In need of a break from my self-imposed “Non-fiction November,” I grabbed Katie John by Mary Calhoun as my before bed book. It’s one of those books I’ve heard about for years, but never read. At a recent gathering of fellow book-lovers, someone just handed me Katie and said “You need to read this.” So I grabbed it (free book? Score!) and put it on the shelf.
For those that are unfamiliar with the book, it’s about a 10 year old girl, Katie John, who is forced to move to a small town in Missouri. Her great-aunt has died, and the parents have to fix up and sell the house. Katie is stubborn and head strong, and prone to getting in trouble. As I read, I didn’t really fall in love with Katie.

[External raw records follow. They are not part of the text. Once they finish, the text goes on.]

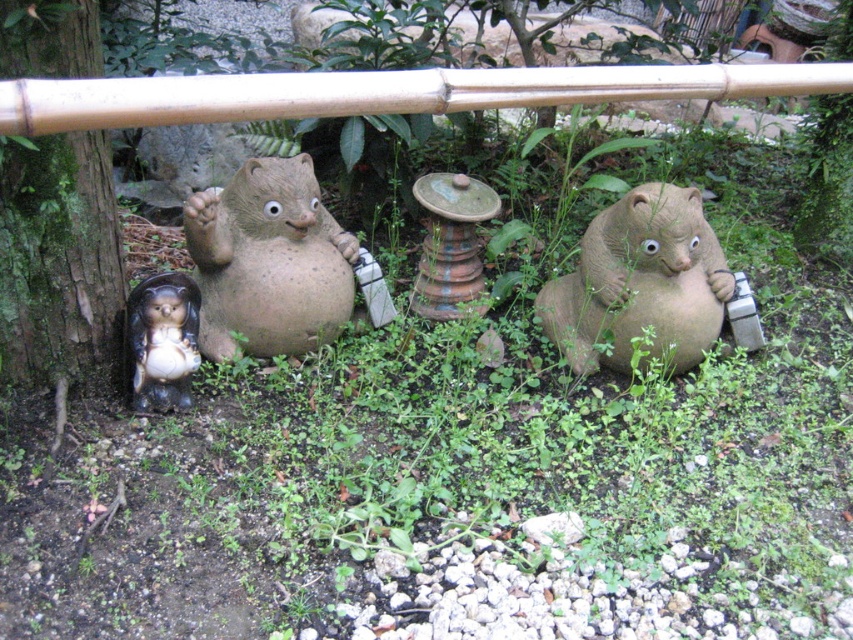 Does matte ceramic bear at center appear over glossy ceramic hedgehog at lower left?

Yes, matte ceramic bear at center is above glossy ceramic hedgehog at lower left.

Measure the distance between matte ceramic bear at center and glossy ceramic hedgehog at lower left.

matte ceramic bear at center and glossy ceramic hedgehog at lower left are 4.07 feet apart from each other.

This screenshot has height=640, width=853. I want to click on matte ceramic bear at center, so click(640, 282).

Locate an element on the screen. This screenshot has height=640, width=853. green mossy bark at left is located at coordinates (59, 259).

Based on the photo, is green mossy bark at left closer to the viewer compared to glossy ceramic hedgehog at lower left?

Yes, green mossy bark at left is in front of glossy ceramic hedgehog at lower left.

Image resolution: width=853 pixels, height=640 pixels. What do you see at coordinates (59, 259) in the screenshot? I see `green mossy bark at left` at bounding box center [59, 259].

This screenshot has width=853, height=640. What are the coordinates of `green mossy bark at left` in the screenshot? It's located at (59, 259).

Is point (276, 211) less distant than point (178, 355)?

No, (276, 211) is behind (178, 355).

Can you confirm if matte clay bear at center is positioned to the left of glossy ceramic hedgehog at lower left?

No, matte clay bear at center is not to the left of glossy ceramic hedgehog at lower left.

This screenshot has height=640, width=853. Identify the location of matte clay bear at center. (276, 262).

She was just too much–somehow she didn’t seem as real as some of those other children we know and love in kidlit. But I kept reading because I had fallen head over heels in love with the house–a big, rambling 1870s (or late 1860s, it wasn’t clear) house on a bluff. Full of things that 20th (or 21st) century children just don’t understand.

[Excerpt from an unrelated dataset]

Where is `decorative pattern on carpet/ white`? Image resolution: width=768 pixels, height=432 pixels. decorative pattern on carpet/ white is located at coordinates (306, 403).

Katie doesn’t love the house at first. In the first paragraph, she asks herself: Does it really look as horrible as it had when they arrived last night? Oh, worse, Katie John groaned. But then, she meets a neighbor girl and discovers there is a good chance the house is haunted. What kid doesn’t love a good ghost? As they investigate the “haunted” room, Katie John discovers a small hole in the wall, through which she can hear her parents’ voices. Being Katie John, she sticks her finger in the hole–and gets stuck. Her dad teases her: ‘Stop wiggling,’ he told her mildly. ‘The old house likes you. It was trying to get a good hold on you.’ Katie laughed as her sore finger slipped out of the hole, but she set her chin. ‘Well, it hasn’t got me yet.’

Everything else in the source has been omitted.